[Task directions] The answer must consist of each line of the records below that contains the string "hatimu".

Items from a data source:

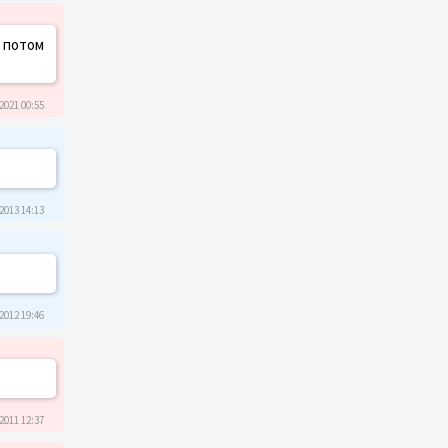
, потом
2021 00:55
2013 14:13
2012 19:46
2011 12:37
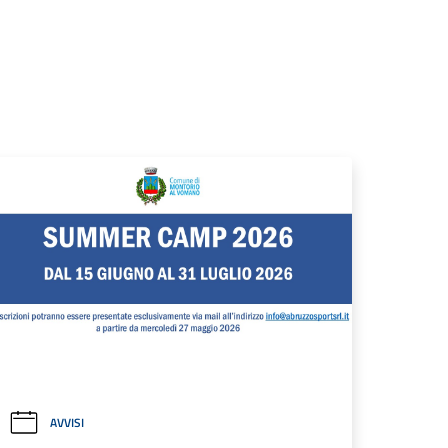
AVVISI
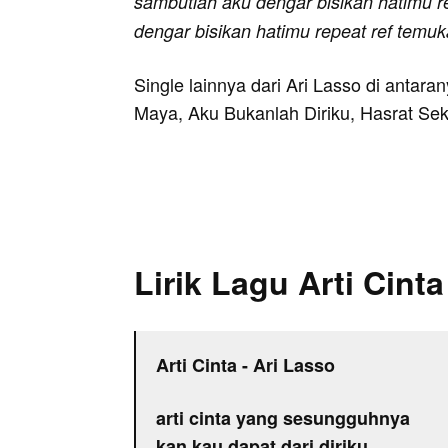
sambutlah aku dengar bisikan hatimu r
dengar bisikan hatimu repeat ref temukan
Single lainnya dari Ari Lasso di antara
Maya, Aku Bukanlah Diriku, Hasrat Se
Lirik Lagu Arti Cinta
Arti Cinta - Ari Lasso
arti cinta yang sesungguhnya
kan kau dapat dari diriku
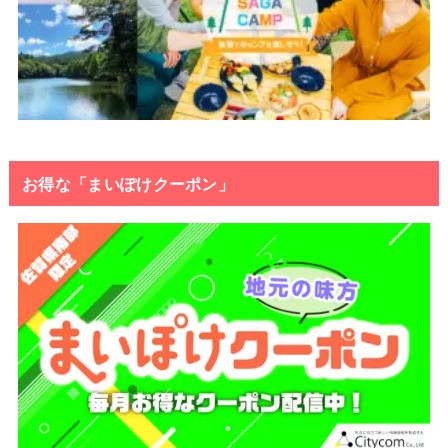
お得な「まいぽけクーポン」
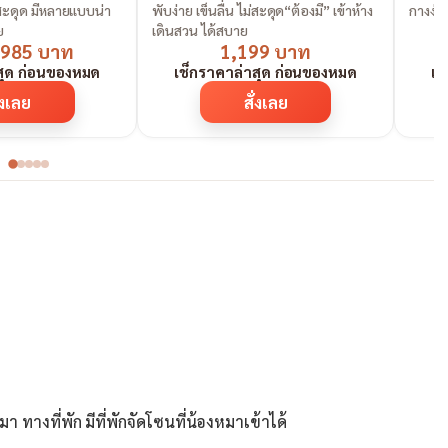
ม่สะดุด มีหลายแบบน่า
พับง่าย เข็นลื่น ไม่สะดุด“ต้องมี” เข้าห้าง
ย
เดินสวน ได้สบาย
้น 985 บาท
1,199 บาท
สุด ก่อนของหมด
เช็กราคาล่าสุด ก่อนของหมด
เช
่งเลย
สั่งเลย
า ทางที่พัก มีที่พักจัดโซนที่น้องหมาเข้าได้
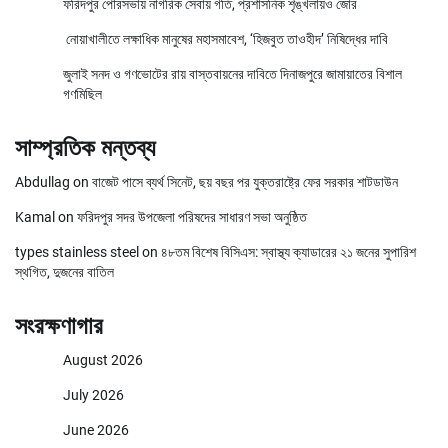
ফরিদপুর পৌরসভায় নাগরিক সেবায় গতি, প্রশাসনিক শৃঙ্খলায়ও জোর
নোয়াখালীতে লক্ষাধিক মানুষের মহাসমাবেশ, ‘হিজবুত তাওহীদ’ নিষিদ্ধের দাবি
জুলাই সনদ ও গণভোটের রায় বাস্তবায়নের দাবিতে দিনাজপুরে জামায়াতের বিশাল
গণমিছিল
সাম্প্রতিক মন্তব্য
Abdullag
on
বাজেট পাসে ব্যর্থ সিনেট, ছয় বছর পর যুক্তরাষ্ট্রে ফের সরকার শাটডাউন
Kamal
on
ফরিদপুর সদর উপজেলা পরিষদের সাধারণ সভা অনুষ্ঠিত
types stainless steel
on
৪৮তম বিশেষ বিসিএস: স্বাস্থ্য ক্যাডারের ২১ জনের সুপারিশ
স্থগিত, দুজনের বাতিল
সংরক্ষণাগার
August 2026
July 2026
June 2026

[Answer space]
sambutlah aku dengar bisikan hatimu r
dengar bisikan hatimu repeat ref temukan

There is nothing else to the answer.